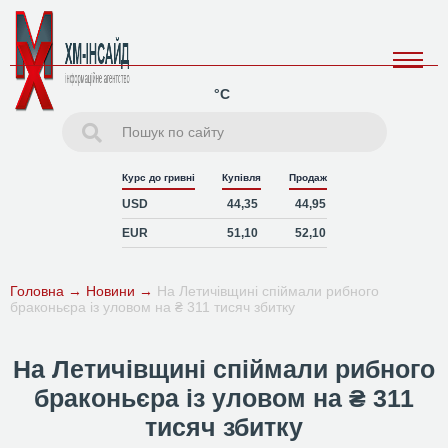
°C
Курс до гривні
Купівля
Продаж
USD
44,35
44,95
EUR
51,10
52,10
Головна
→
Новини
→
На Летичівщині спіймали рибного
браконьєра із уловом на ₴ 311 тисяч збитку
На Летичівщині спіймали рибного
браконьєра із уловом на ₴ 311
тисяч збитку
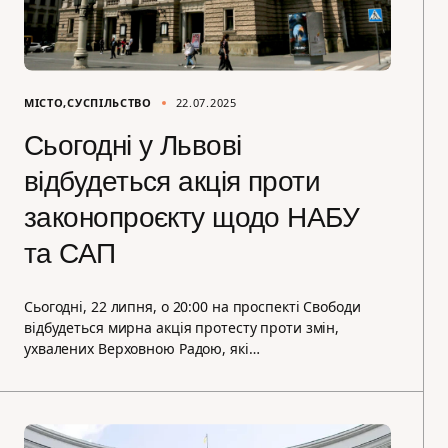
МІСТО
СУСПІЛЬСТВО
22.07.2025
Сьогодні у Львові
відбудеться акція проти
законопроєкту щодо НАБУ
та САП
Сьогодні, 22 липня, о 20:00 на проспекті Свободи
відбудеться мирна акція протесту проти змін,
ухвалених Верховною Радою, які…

---

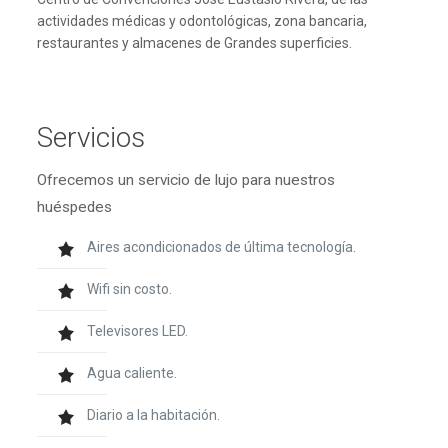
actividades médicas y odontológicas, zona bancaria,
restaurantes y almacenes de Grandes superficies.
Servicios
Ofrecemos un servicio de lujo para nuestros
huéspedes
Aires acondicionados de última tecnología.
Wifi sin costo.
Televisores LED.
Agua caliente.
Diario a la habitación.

» **WORK REQUEST**: Return only the lines of the records in which the string "відбудеться" appears.

» **RESULT OF THIS TASK**:
відбудеться акція проти
відбудеться мирна акція протесту проти змін,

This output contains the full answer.